FAQ
How are new models and methods added to the list?
This website is open-source and welcomes updates from the community. Please open an issue using the “Submit Report” template or submit a pull request with proposed changes.
What is the structure of the tables for each dataset?
For each private dataset, we consider the following common scenarios:
-
No Public Data: Models in this category do not use any public data for pretraining.
-
Public IN1K (ImageNet 1K): This scenario explicitly considers models that are pretrained using the widely adopted ImageNet 1K as a backbone for various architectures.
-
Public DC-2B: This setting focuses on models pretrained on the DataComp-2B dataset, particularly notable due to its use in CLIP Vit models.
-
Anything Goes: This setting encompasses any form of pretraining that uses datasets not previously mentioned.

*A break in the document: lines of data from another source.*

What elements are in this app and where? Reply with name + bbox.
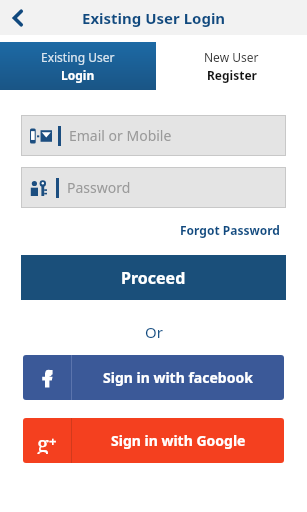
staticText: New User bbox=[204, 49, 259, 65]
button[interactable]: Forgot Password bbox=[176, 218, 284, 242]
button[interactable]: g bbox=[23, 418, 284, 463]
staticText: Existing User Login bbox=[82, 8, 226, 28]
staticText: Proceed bbox=[121, 267, 186, 289]
staticText: Register bbox=[207, 67, 257, 83]
button[interactable]: Sign in with facebook bbox=[23, 355, 284, 400]
staticText: Sign in with facebook bbox=[103, 368, 253, 387]
staticText: Sign in with Google bbox=[111, 431, 246, 450]
staticText: Email or Mobile bbox=[69, 126, 172, 145]
button[interactable]: Password bbox=[22, 168, 285, 207]
button[interactable]: Back bbox=[0, 0, 36, 35]
staticText: Password bbox=[67, 178, 131, 197]
button[interactable]: Proceed bbox=[21, 255, 286, 300]
staticText: Forgot Password bbox=[180, 222, 280, 238]
staticText: Login bbox=[61, 67, 95, 83]
button[interactable]: Email or Mobile bbox=[22, 116, 285, 155]
staticText: + bbox=[49, 432, 57, 450]
staticText: Existing User bbox=[41, 49, 115, 65]
button[interactable]: New User bbox=[156, 42, 307, 90]
staticText: g bbox=[37, 428, 49, 454]
button[interactable]: Existing User bbox=[0, 42, 156, 90]
staticText: Or bbox=[145, 322, 163, 342]
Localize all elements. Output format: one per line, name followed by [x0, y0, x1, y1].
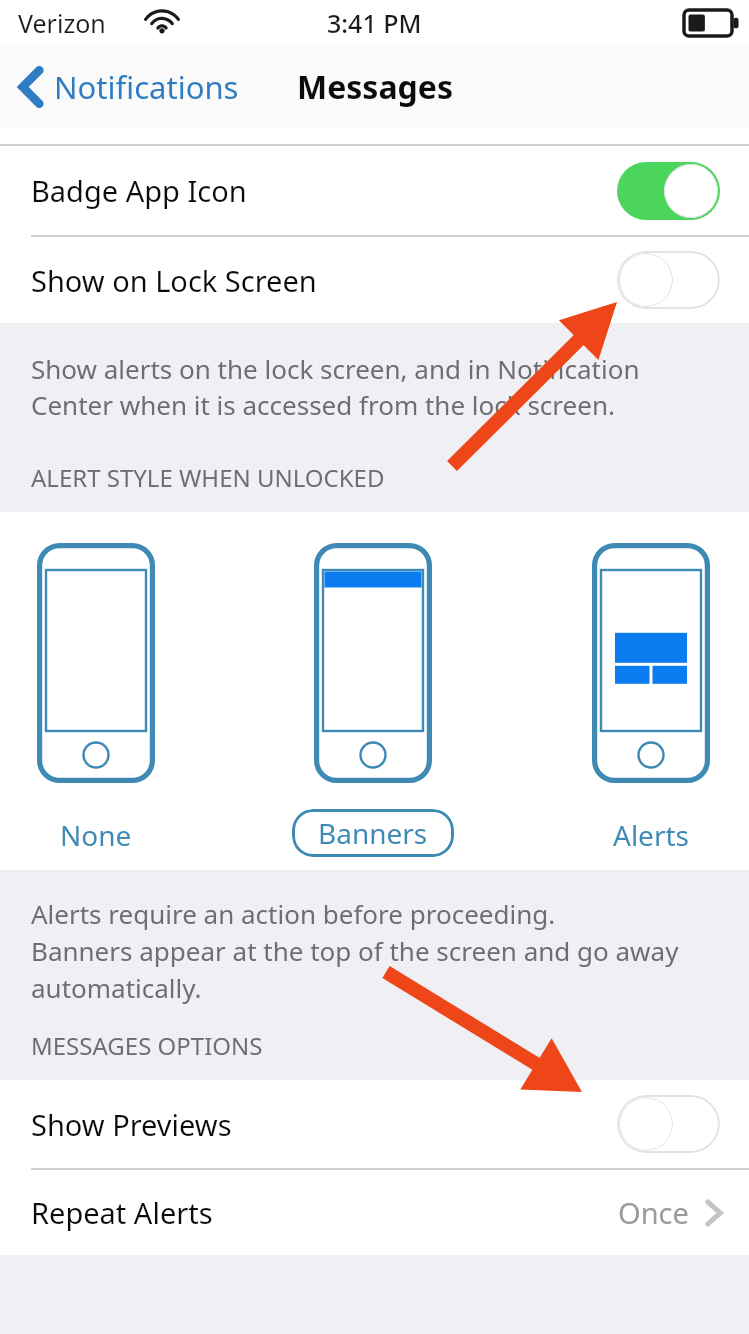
button[interactable]: Notifications [12, 60, 245, 114]
staticText: MESSAGES OPTIONS [31, 1029, 263, 1062]
staticText: Messages [297, 65, 453, 109]
button[interactable]: Show Previews [0, 1080, 749, 1168]
staticText: Show Previews [31, 1105, 232, 1144]
button[interactable]: None [34, 543, 158, 861]
button[interactable]: Alerts [587, 543, 715, 861]
staticText: Repeat Alerts [31, 1193, 213, 1232]
button[interactable]: Repeat Alerts [0, 1170, 749, 1255]
staticText: Banners [318, 814, 428, 852]
button[interactable]: Show on Lock Screen [0, 237, 749, 323]
button[interactable]: Badge App Icon [0, 146, 749, 235]
staticText: Once [618, 1193, 689, 1232]
staticText: Badge App Icon [31, 171, 247, 210]
staticText: ALERT STYLE WHEN UNLOCKED [31, 461, 385, 494]
button[interactable]: Badge App Icon toggle [617, 162, 720, 220]
staticText: None [60, 816, 132, 854]
staticText: Notifications [54, 66, 239, 108]
staticText: Alerts require an action before proceedi… [31, 896, 707, 1006]
staticText: Show alerts on the lock screen, and in N… [31, 351, 715, 423]
button[interactable]: Show on Lock Screen toggle [617, 251, 720, 309]
staticText: Verizon [18, 6, 106, 40]
button[interactable]: Show Previews toggle [617, 1095, 720, 1153]
button[interactable]: Banners [292, 543, 454, 857]
staticText: Alerts [613, 816, 689, 854]
staticText: 3:41 PM [327, 6, 422, 40]
staticText: Show on Lock Screen [31, 261, 317, 300]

Should everything be open-sourced?
Ideally, you should open-source everything, including public data, your code, and the weights. However, we understand that some data may be proprietary and therefore not publicly available, which could also limit the accessibility of the weights. In such cases, it is still recommended to make the code available. While there may be other valid reasons for not releasing certain components, the general expectation is to publish all of the above whenever possible. You can explain all circumstances in the notes of your pull request.
Which datasets are considered?
Considering which datasets the community views as solved or still having room for improvement, as well as those in more privacy-sensitive domains, we currently include CIFAR-10, ImageNet, CheXpert, and EyePACS. If you would like to suggest a new dataset, please open an issue.
Why only vision?
At present, we only document methods for differentially private image classification, as it is the most extensively researched area. Nonetheless, we welcome and encourage contributions in other machine learning domains, including but not limited to natural language processing. If you have novel ideas for other domains, please open an issue.
What does ε = 0 mean?
ε = 0 indicates zero-shot performance on the dataset, meaning no privacy was compromised on the private data, as the model was neither trained nor fine-tuned on it. Please note that in this case, the accountant is not applicable (N/A) since no privacy budget was actually consumed.
Why do some models on the leaderboard only have a general label like ‘CNN’ or ‘DNN’?
If the paper/code explicitly describes the model or mentions the exact architecture name, it is specified in the leaderboard. However, if the model is not a widely known architecture or it is not quite clear what architecture they have exactly used, a more general term like ‘CNN’ or ‘DNN’ is used.
What does (Final Layer)/(Full) after the model name mean?
If only the last layer of the model is fine-tuned, (Final Layer) is used. If it is fully fine-tuned, (Full) is used.
How is this website maintained?
This is a community-maintained website, open-source on GitHub. All updates to the site are auditable, and all discussions related to content are also publicly visible (as GitHub issues / pull requests).
How is this different from the other existing resources on robust ML?
paperswithcode is an open-source leaderboard that keeps track of SOTA datasets and benchmarks. However, due to the specifics of DP settings, integrating results into a traditional non-private leaderboard isn’t straightforward. A DP ML leaderboard must consider various factors, including privacy parameters (ε, δ), the privacy accountant used, and the public datasets involved. Unlike the non-private setting, DP requires mathematical proof of its guarantees. A result could be invalid if there is a bug in the proof. This adds to the existing concerns about the reproducibility of results. Given the complexity and the high risk of errors in DP proofs, our leaderboard includes a verification system to ensure correctness.